Lian Li Maxima Force 750 Watt ATX 2.3 Netzteil - Erscheinungsbild & Funktionsweise

Wie schon beim Silent Force setzt Lian Li auf eine eher außergewöhnliche Pulverbeschichtung: Je nach Lichteinfall wird das Auge durch die anthrazitfarbene Außenhaut optisch getäuscht. Das Ergebnis ist ein flippiger 3D-Effekt. Die Verarbeitung ist augenscheinlich auf einem hohen Niveau, an keiner Stelle sind scharfe Kanten zu finden. Nicht so recht in das hochwertige Bild passt jedoch der Auslass des Kabelstrangs. Das Sleeve endet bereits außerhalb des Gehäuses und die einzelnen Stränge werden per Kabelbinder, welcher zudem durch ein Loch in der Seitenwand gezogen ist, zusammengehalten. Die Lösung beim Silent Force war nicht nur praktischer, sondern auch einfach ästhetischer anzusehen. Neben dem gewohnten Erscheinungsbild mit Wabengitter am Heck und Sticker mit technischen Daten an der Seitenwand fällt ein kleiner Kippschalter neben dem Powerschalter auf. Mit diesem lassen sich die LEDs des Lüfters je nach Wunsch zu- oder abschalten – ein nettes Gimmick. Das bereits bekannt Typenschild rundet das Gesamtbild ab.


Gänzlich ohne Highlights wartet der Kabelstrang auf. Für ein Netzteil dieser Leistungsklasse kann die Bestückung gar als etwas mager bezeichnet werden. Wir erinnern uns: Zielgruppe der Serie sind in erster Linie die Gamer. Warum man dem 750 Watt-Modell jedoch nur zwei PCIe-Anschlüsse spendiert hat, bleibt uns ein Rätsel. Gerade die Nutzung von High-End Multi-GPU-Systemen macht einen wahren Spieler aus. Diese bleiben jedoch hier außen vor. Schade! Zudem sind wie auch schon bei der anderen Serie aus eigenem Haus die Kabellängen doch recht knapp bemessen. Nutzern von großen Gehäusen empfehlen wir dringend, vor dem Kauf die erforderlichen Längen in Erfahrung zu bringen. Ein weiterer Punkt ohne großen Mehrwert: Vom 8-Pin 12 V EPS-Stecker zweigt sich ein 4-Pin-Stecker ab. In unseren Augen wäre ein einzelner 4+4-Pin-Konnektor die bessere Wahl. So wird in den meisten Fällen ein Stück Kabel frei im Gehäuse hängen.
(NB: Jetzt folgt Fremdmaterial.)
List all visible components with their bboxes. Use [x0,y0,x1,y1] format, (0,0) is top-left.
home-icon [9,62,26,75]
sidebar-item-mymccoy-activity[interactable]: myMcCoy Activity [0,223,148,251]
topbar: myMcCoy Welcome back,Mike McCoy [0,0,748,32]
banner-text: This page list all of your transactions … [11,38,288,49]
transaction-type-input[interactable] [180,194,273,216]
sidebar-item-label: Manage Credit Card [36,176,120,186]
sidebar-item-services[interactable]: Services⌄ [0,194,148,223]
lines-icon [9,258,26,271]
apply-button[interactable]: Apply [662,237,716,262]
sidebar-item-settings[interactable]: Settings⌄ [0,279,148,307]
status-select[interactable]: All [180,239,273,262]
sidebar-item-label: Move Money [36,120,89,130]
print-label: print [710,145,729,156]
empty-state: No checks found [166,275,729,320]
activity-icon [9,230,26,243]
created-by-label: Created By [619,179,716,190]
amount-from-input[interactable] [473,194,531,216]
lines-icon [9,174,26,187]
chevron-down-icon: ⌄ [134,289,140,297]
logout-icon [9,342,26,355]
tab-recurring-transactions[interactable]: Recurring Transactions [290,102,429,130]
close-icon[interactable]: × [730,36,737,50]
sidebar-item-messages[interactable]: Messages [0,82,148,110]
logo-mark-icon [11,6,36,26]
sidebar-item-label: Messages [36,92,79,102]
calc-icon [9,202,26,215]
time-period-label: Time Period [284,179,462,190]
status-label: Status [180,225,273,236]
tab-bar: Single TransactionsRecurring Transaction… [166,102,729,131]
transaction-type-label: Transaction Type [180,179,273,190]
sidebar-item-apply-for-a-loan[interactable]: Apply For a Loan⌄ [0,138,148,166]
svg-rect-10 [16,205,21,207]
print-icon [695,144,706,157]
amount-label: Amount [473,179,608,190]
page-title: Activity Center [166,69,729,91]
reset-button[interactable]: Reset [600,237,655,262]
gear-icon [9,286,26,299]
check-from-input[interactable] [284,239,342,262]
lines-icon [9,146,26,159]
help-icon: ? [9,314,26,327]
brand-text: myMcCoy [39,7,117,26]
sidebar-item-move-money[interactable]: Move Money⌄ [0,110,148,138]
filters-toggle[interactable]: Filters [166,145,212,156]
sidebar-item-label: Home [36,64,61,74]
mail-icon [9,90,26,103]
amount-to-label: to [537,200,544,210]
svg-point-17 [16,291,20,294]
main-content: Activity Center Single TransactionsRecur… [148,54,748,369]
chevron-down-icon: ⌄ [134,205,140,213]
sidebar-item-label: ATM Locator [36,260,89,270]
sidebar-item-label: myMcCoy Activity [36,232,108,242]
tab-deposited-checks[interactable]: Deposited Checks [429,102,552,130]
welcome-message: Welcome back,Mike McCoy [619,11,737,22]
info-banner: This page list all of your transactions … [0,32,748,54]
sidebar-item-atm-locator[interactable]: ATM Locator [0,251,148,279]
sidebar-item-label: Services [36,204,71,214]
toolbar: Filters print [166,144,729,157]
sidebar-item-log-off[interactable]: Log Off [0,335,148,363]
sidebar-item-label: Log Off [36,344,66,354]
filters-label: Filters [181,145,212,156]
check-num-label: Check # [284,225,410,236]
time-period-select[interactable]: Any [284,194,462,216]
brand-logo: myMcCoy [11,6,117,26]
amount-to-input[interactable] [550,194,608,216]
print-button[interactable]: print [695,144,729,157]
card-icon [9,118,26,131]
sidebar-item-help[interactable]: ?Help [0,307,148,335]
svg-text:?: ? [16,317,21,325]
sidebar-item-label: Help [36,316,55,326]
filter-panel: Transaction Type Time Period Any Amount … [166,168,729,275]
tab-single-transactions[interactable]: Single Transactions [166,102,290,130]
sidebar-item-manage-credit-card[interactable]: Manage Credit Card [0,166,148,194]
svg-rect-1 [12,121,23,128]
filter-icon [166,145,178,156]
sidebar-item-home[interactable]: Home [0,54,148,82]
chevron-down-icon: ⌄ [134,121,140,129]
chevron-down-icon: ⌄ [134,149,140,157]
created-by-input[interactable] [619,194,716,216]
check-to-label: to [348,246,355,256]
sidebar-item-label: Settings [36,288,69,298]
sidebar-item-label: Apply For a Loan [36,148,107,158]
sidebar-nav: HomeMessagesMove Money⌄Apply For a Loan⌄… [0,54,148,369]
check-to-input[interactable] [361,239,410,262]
Nachfolgend die Längen der Kabel:

  • ATX-Mainboard: 50 cm
  • 8-Pin 12 V EPS: 50 cm (4-Pin: 70 cm)
  • 2x 6+2-Pin PCIe: 50 cm
  • 2x 4-Pin-Molex: 55 cm (erster Abgriff), 70 cm (zweiter Abgriff), 85 cm (dritter Abgriff), 100 cm (vierter Abgriff bzw. Floppy)
  • 2x SATA: 55 cm (erster Abgriff), 70 cm (zweiter Abgriff), 85 cm (dritter Abgriff)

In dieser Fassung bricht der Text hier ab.